Define \(\frac{acG\lambda ^{3}}{8Nb^{3}}\) as a complex constant \(A_{0}\), \(\frac{ackG\lambda ^{3}}{8NCb^{3}}\) as another complex constant \(B_{0}\), and simplify the formula as below:

\(A_{0}+\frac{B_{0}}{A^{n}}=\frac{1}{\Delta N^{3}}\)

So if we measure the two constants \(A_{0}\)&\(B_{0}\), we can build a calibration on concentration detecting. And when we get a solution with unknown concentration, we can test it and find the concentration in calibration!

Confirm Constants

According to our modeling in calibration we need to confirm three constants \(A_{0}\), \(B_{0}\), 'n'. That means we need to test at least three point to confirm the formula.

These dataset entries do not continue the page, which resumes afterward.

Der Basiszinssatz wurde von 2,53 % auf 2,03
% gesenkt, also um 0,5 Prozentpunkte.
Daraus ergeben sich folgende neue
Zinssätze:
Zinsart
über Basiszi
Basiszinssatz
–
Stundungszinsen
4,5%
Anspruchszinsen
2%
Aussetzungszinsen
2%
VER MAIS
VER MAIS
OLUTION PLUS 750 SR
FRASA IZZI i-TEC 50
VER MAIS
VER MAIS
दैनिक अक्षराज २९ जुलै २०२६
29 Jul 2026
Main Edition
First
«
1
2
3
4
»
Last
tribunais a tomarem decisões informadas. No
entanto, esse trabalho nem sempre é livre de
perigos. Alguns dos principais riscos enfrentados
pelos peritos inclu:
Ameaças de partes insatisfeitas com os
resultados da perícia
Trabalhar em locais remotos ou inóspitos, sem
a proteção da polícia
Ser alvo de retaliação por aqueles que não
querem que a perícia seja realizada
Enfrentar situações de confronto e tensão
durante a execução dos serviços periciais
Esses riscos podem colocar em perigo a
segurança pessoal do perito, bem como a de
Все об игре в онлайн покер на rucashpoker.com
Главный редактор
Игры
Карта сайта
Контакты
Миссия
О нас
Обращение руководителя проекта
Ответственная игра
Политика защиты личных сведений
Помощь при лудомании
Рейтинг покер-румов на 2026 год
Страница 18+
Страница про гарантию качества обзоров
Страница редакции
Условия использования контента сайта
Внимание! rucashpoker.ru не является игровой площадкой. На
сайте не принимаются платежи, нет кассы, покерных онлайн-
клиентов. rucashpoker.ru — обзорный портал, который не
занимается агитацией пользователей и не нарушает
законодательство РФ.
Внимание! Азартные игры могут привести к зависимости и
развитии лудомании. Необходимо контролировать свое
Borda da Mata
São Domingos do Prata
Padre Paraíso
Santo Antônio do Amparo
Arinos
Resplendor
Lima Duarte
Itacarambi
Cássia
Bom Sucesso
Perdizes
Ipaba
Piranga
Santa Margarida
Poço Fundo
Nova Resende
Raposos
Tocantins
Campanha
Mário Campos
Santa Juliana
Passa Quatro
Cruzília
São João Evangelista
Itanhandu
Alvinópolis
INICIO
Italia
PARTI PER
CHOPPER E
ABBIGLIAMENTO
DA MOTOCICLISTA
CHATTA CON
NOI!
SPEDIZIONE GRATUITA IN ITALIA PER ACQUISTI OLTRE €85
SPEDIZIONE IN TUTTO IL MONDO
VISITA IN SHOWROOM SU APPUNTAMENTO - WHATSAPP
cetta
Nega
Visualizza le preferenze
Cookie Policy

In this case we use engineered bacteria(specific operation need to be added later) to build a calibration on chloramphenicol.
The engineered bacteria(specific operation need to be added later) was more sensitive to chloramphenicol (add link to specific experiment and show the fluorescence result here).

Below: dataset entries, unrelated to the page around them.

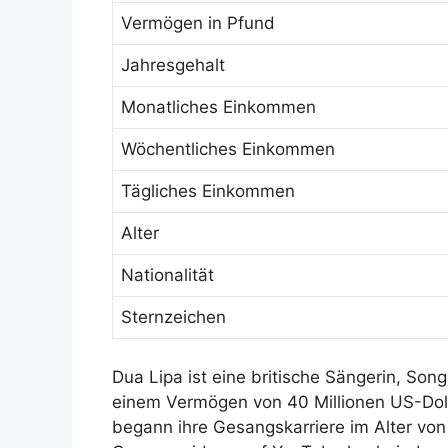
Vermögen in Pfund
Jahresgehalt
Monatliches Einkommen
Wöchentliches Einkommen
Tägliches Einkommen
Alter
Nationalität
Sternzeichen
Dua Lipa ist eine britische Sängerin, So
einem Vermögen von 40 Millionen US-Doll
begann ihre Gesangskarriere im Alter von 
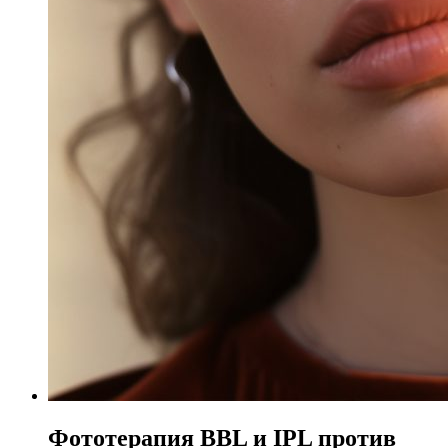
Фототерапия BBL и IPL против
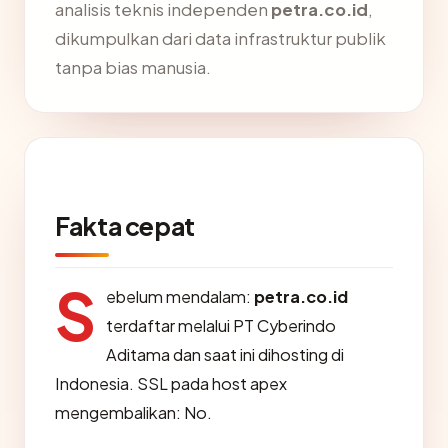
analisis teknis independen
petra.co.id
,
dikumpulkan dari data infrastruktur publik
tanpa bias manusia.
Fakta cepat
S
ebelum mendalam:
petra.co.id
terdaftar melalui PT Cyberindo
Aditama dan saat ini dihosting di
Indonesia. SSL pada host apex
mengembalikan: No.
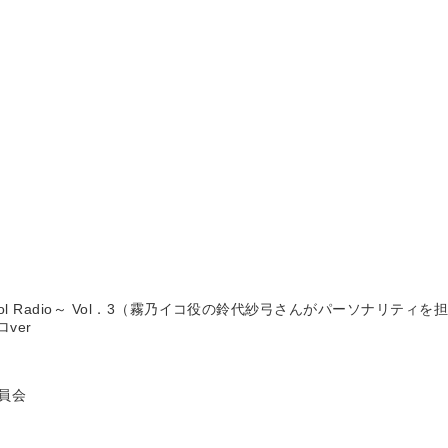
ol Radio～ Vol．3（霧乃イコ役の鈴代紗弓さんがパーソナリティを
ver
員会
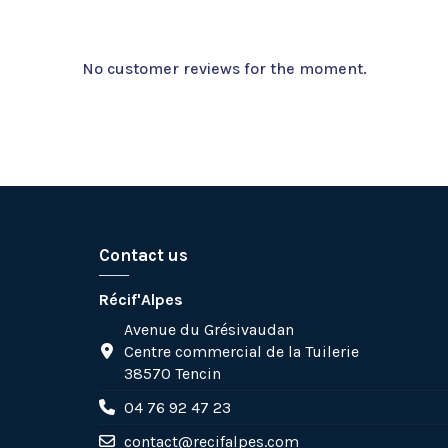
No customer reviews for the moment.
Contact us
Récif'Alpes
Avenue du Grésivaudan
Centre commercial de la Tuilerie
38570 Tencin
04 76 92 47 23
contact@recifalpes.com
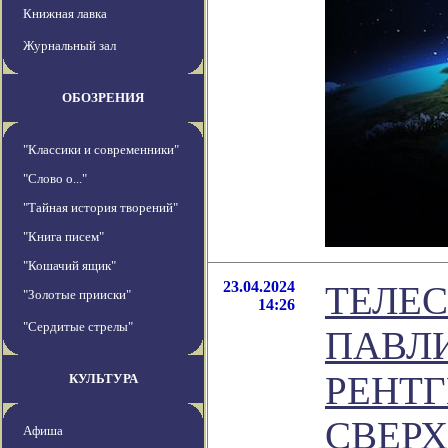
Книжная лавка
Журнальный зал
ОБОЗРЕНИЯ
"Классики и современники"
"Слово о..."
"Тайная история творений"
"Книга писем"
"Кошачий ящик"
23.04.2024
ТЕЛЕС
"Золотые прииски"
14:26
"Сердитые стрелы"
ПАВЛ
РЕНТГ
КУЛЬТУРА
СВЕРХ
Афиша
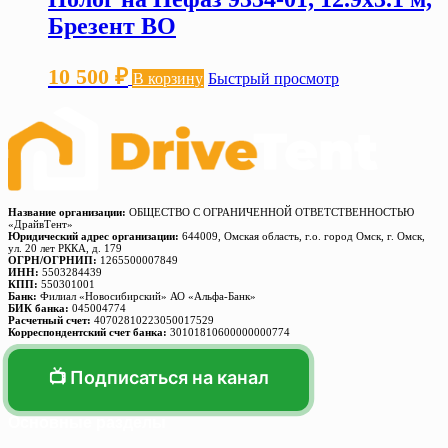
Брезент ВО
10 500
₽
В корзину
Быстрый просмотр
Название организации:
ОБЩЕСТВО С ОГРАНИЧЕННОЙ ОТВЕТСТВЕННОСТЬЮ
«ДрайвТент»
Юридический адрес организации:
644009, Омская область, г.о. город Омск, г. Омск,
ул. 20 лет РККА, д. 179
ОГРН/ОГРНИП:
1265500007849
ИНН:
5503284439
КПП:
550301001
Банк:
Филиал «Новосибирский» АО «Альфа-Банк»
БИК банка:
045004774
Расчетный счет:
40702810223050017529
Корреспондентский счет банка:
30101810600000000774
📺 Подписаться на канал
Основные разделы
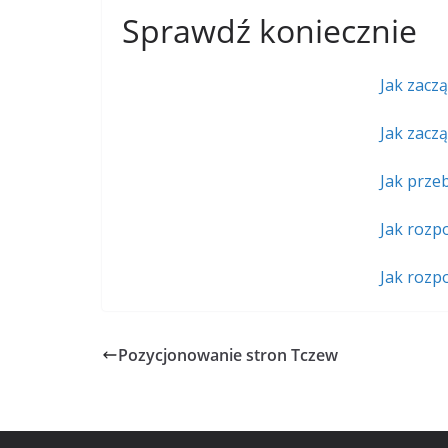
Sprawdź koniecznie
Jak zacz
Jak zacz
Jak prze
Jak rozp
Jak rozp
Pozycjonowanie stron Tczew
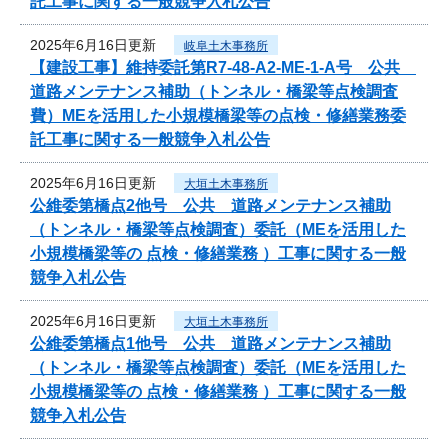
託工事に関する一般競争入札公告
2025年6月16日更新
岐阜土木事務所
【建設工事】維持委託第R7-48-A2-ME-1-A号 公共
道路メンテナンス補助（トンネル・橋梁等点検調査
費）MEを活用した小規模橋梁等の点検・修繕業務委
託工事に関する一般競争入札公告
2025年6月16日更新
大垣土木事務所
公維委第橋点2他号 公共 道路メンテナンス補助
（トンネル・橋梁等点検調査）委託（MEを活用した
小規模橋梁等の 点検・修繕業務 ）工事に関する一般
競争入札公告
2025年6月16日更新
大垣土木事務所
公維委第橋点1他号 公共 道路メンテナンス補助
（トンネル・橋梁等点検調査）委託（MEを活用した
小規模橋梁等の 点検・修繕業務 ）工事に関する一般
競争入札公告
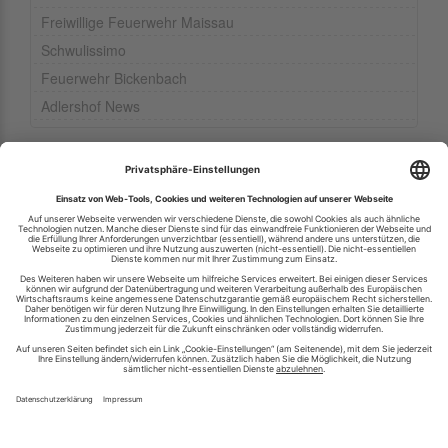
Freiwillige Feuerwehr Maissau
Schwulissimo
Feuerwehr Bickenbach
Adlershof News
Ihren RSS-Feed veröffentlichen
RSS-Verzeichnis.de © 2003-2026
Impressum
Kontakt
Datenschutzinformation
Cookie-Einstellungen
AGB und Nutzungsbedingungen
Top 100 RSS Feeds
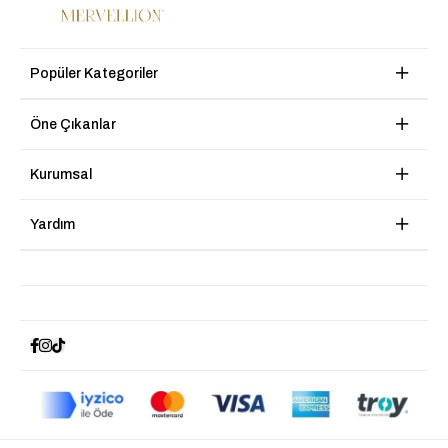
Popüler Kategoriler
Öne Çıkanlar
Kurumsal
Yardım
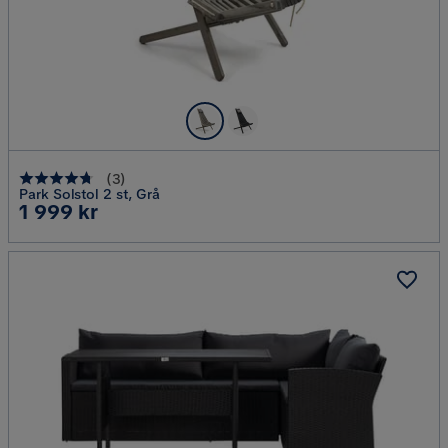
(
3
)
Park Solstol 2 st, Grå
Pris
1 999 kr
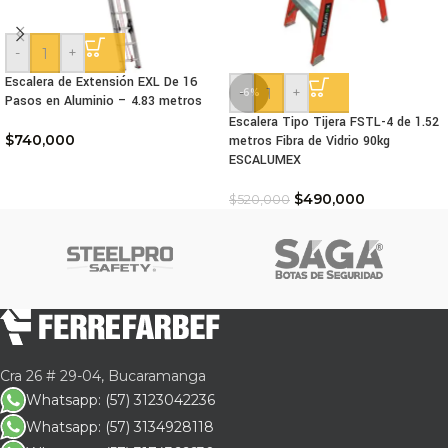
-
+
Escalera de Extensión EXL De 16
-
+
-6%
Pasos en Aluminio – 4.83 metros
Escalera Tipo Tijera FSTL-4 de 1.52
$
740,000
metros Fibra de Vidrio 90kg
ESCALUMEX
$
490,000
$
520,000
Cra 26 # 29-04, Bucaramanga
Whatsapp: (57) 3123042236
Whatsapp: (57) 3134928118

And according to adhesion pre-experiment we choose the concentration range with 0.5ug/ml~5ug/ml in the experiment.
The changes of fringe number and test concentration shown below(take three pictures in a row with the time interval 20s):

time(s)	5.0ug/ml(Fringe number)	1.0ug/ml(Fringe number)	0.5ug/ml(Fringe number)
0	42/43	51/49/52	44/43
20	-	50/51/50	-
40	-	50/46	-
60	-	48/48/50	45
80	-	48/49/49	-
100	-	51/53/49	45
120	42/43	-	-
140	-	51/48/52	-
160	-	-	41
180	-	48/52/54	-
200	48	55/47/49	43/43
220	43/47	51/52	45
240	48/46	53/51	44
starting average	42.5	50.5	43.5
ending average	46.4	51.75	44.2
ΔN	3.9	1.25	0.7

And we can fitting this data with calibration formula, assume n=3(through trying different value of n get the best value of n) then get the simplified formula:

\(A_{0}+\frac{B_{0}}{A}=\frac{1}{\Delta N }\)

Fitting result:

The fitting result indicate that our modeling and normalization operation was correct and effective. And we can get the value of unknown constants:

constant	value
A0	0.1339
B0	0.6513

Testing the Calibration

In order to test whether the calibration is correct and to confirm the coefficients, we choose two concentration as check point.
And use SPRING to measure its concentration.

Methods

1.Use matlab recognize the number of fringes in each image.
2.Collect the output information from program and calculate the change fringe numbers in average.
3.Find the concentration in calibration.

More details on coding please refer to Github:2015USTCiGEM

Result

The real concentration and experiment results shown in table:

time(s)	1.8ug/ml(Fringe number)	3.2ug/ml(Fringe number)
0	78/80	77/76/77
20	77/77	79/77
40	78	75/72
60	79	74
80	81	75/75
100	75	72/73
120	80	74/74
140	83/82	71/75
160	81/79	72/76
180	82/82	75/74
200	82/81	75
220	80/82	74/74/75
240	81/80	74/75/74
starting average	79	77.2
ending average	81	74.3
ΔN	2.0	2.9
experiment concentration	1.80ug/ml	3.09ug/ml

The result shows that the experiment concentration is very close to real concentration. That means the calibration is correct and effective!
And Spring is unbelievably fast- it only take 100s! That's tens of times quicker than current method.